Он описывал, как мужчин избивали прикладами при задержании, как женщин в одном белье выгоняли на мороз во время обыска. Его глаза за стеклами очков горели тем самым лихорадочным, колючим блеском. Он тяжело дышал, его грудная клетка ходила ходуном. Казалось, он заново переживает этот момент, питаясь чужим страхом и унижением. Он облизывал пересохшие губы, его пальцы судорожно сжимали края деревянной кафедры, костяшки побелели от напряжения.
— Лидера этой ш-ш-шайки закрыли в СИЗО, — с придыханием продолжал Дворкин. — Следователи постарались. Нашли нужные статьи. Экстремизм, мошенничество, создание организации, посягающей на личность. Суд дал ему двенадцать лет строгого режима. Двенадцать лет!
Он произнес эту цифру так, словно это был его личный трофей, выигранный в кровавой лотерее.

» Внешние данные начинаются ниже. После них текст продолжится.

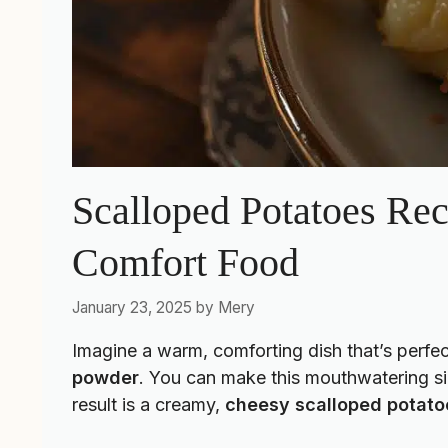
Scalloped Potatoes Re
Comfort Food
January 23, 2025
by
Mery
Imagine a warm, comforting dish that’s perfec
powder
. You can make this mouthwatering si
result is a creamy,
cheesy scalloped potato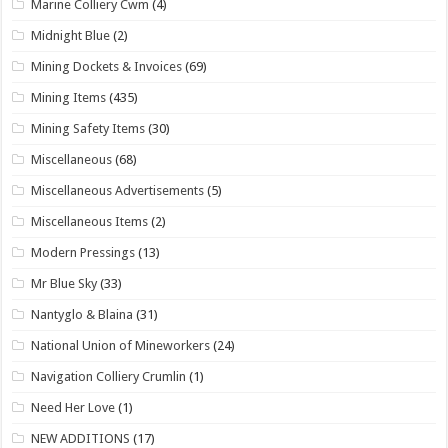
Marine Colliery Cwm
(4)
Midnight Blue
(2)
Mining Dockets & Invoices
(69)
Mining Items
(435)
Mining Safety Items
(30)
Miscellaneous
(68)
Miscellaneous Advertisements
(5)
Miscellaneous Items
(2)
Modern Pressings
(13)
Mr Blue Sky
(33)
Nantyglo & Blaina
(31)
National Union of Mineworkers
(24)
Navigation Colliery Crumlin
(1)
Need Her Love
(1)
NEW ADDITIONS
(17)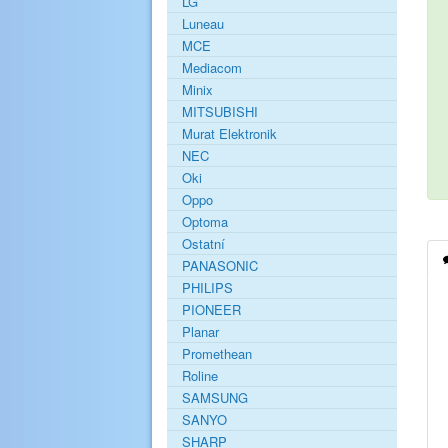
LG
Luneau
MCE
Mediacom
Minix
MITSUBISHI
Murat Elektronik
NEC
Oki
Oppo
Optoma
Ostatní
PANASONIC
PHILIPS
PIONEER
Planar
Promethean
Roline
SAMSUNG
SANYO
SHARP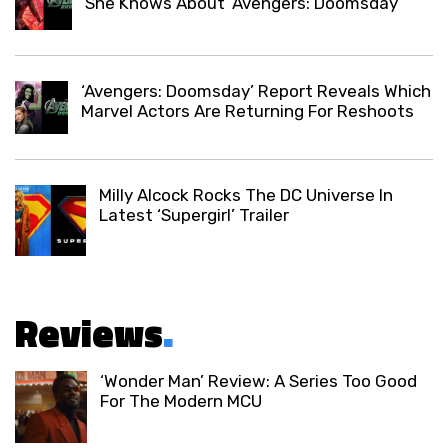
She Knows About ‘Avengers: Doomsday’
‘Avengers: Doomsday’ Report Reveals Which
Marvel Actors Are Returning For Reshoots
Milly Alcock Rocks The DC Universe In
Latest ‘Supergirl’ Trailer
Reviews
.
‘Wonder Man’ Review: A Series Too Good
For The Modern MCU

— Он сгниет в колонии. Там с такими не церемонятся. Там ему быстро объяснят его место. И так будет с каждым, кто посмеет открыть рот против нас. Тюрьма, лагеря, полная изоляция — вот единственное лекарство от этой заразы.
Меня затошнило. Физически, до спазмов в желудке. Я вспомнил холодный кабинет следователя Воронова, сухие строчки протокола о смерти моих родителей. Я ненавидел ту бездушную правовую машину, которая оценила две человеческие жизни в четыре года колонии-поселения. Но то, что я видел сейчас, было в тысячу раз хуже. Следователь был просто равнодушным винтиком системы. Человек, стоявший за кафедрой, был садистом. Он упивался властью над чужими судьбами, он наслаждался чужой болью, чужим бесправием. Он превратил академическую лекцию в театр жестокости, где главным актом было растаптывание человеческого достоинства.

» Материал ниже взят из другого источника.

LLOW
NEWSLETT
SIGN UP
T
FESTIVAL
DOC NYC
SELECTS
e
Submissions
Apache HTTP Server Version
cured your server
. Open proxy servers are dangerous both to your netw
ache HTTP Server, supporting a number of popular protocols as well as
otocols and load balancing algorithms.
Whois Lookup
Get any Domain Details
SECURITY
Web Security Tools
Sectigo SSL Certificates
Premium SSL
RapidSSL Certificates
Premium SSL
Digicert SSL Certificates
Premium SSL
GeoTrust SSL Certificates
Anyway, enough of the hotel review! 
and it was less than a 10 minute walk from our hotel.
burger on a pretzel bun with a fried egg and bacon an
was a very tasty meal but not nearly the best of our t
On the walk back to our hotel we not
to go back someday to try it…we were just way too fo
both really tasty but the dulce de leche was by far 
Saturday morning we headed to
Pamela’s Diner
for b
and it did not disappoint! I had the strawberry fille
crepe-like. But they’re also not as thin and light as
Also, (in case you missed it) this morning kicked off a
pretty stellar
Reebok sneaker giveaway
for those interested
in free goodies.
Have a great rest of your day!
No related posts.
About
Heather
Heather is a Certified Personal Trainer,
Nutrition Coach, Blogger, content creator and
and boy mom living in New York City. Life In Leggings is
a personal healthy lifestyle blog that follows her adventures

Я оторвал взгляд от профессора и посмотрел на аудиторию. Мне казалось, что сейчас кто-то встанет, возмутится, скажет, что это безумие, что это не имеет ничего общего ни с наукой, ни с христианством.

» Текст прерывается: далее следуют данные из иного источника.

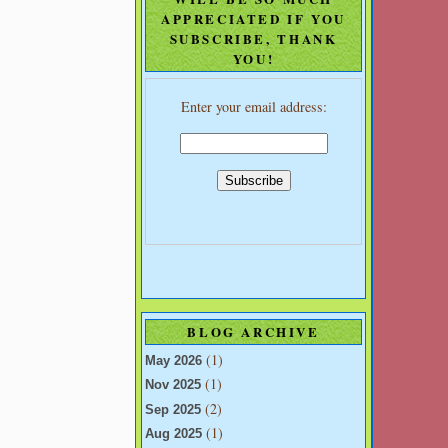
APPRECIATED IF YOU
SUBSCRIBE, THANK
YOU!
Enter your email address:
BLOG ARCHIVE
(1)
May 2026
(1)
Nov 2025
(2)
Sep 2025
(1)
Aug 2025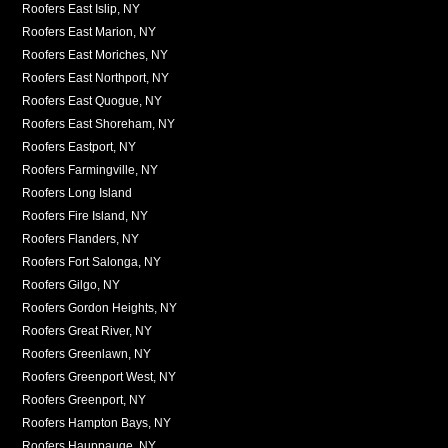
Roofers East Islip, NY
Roofers East Marion, NY
Roofers East Moriches, NY
Roofers East Northport, NY
Roofers East Quogue, NY
Roofers East Shoreham, NY
Roofers Eastport, NY
Roofers Farmingville, NY
Roofers Long Island
Roofers Fire Island, NY
Roofers Flanders, NY
Roofers Fort Salonga, NY
Roofers Gilgo, NY
Roofers Gordon Heights, NY
Roofers Great River, NY
Roofers Greenlawn, NY
Roofers Greenport West, NY
Roofers Greenport, NY
Roofers Hampton Bays, NY
Roofers Hauppauge, NY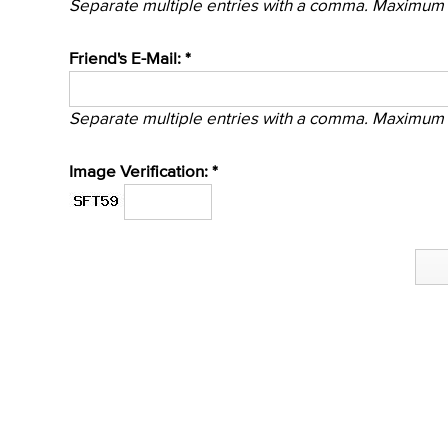
Separate multiple entries with a comma. Maximum 
Friend's E-Mail: *
Separate multiple entries with a comma. Maximum 
Image Verification: *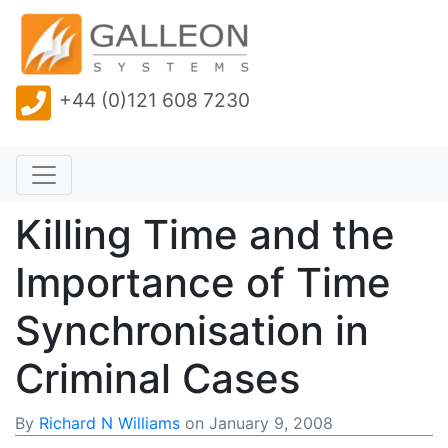
+44 (0)121 608 7230
Killing Time and the
Importance of Time
Synchronisation in
Criminal Cases
By
Richard N Williams
on
January 9, 2008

Но реальность оказалась куда страшнее моих ожиданий.
Аудитория раскололась на две неравные части. Я посмотрел на Даниила, сидевшего слева от меня. Его ручка замерла над тетрадью, оставив на бумаге жирную чернильную кляксу. Лицо Даниила было мертвенно-бледным, губы плотно сжаты. Он смотрел прямо перед собой остекленевшим взглядом. Он находился в состоянии глубокого оцепенения, парализованный тем когнитивным диссонансом, который сейчас разрывал и мой мозг. Таких, как он, было меньшинство. Несколько девушек на первых рядах вжали головы в плечи, словно ожидая удара, их глаза были полны растерянности и страха.
Но большинство… Большинство реагировало иначе.
Я перевел взгляд на ряды впереди и сбоку. Лица многих молодых людей, будущих священников, миссионеров и богословов, были искажены. Это было нездоровое, пугающее возбуждение. На их щеках играл лихорадочный румянец, дыхание стало частым и поверхностным. Они подались вперед, ловя каждое слово профессора. В их глазах отражалась та же самая агрессия, которую транслировал Дворкин.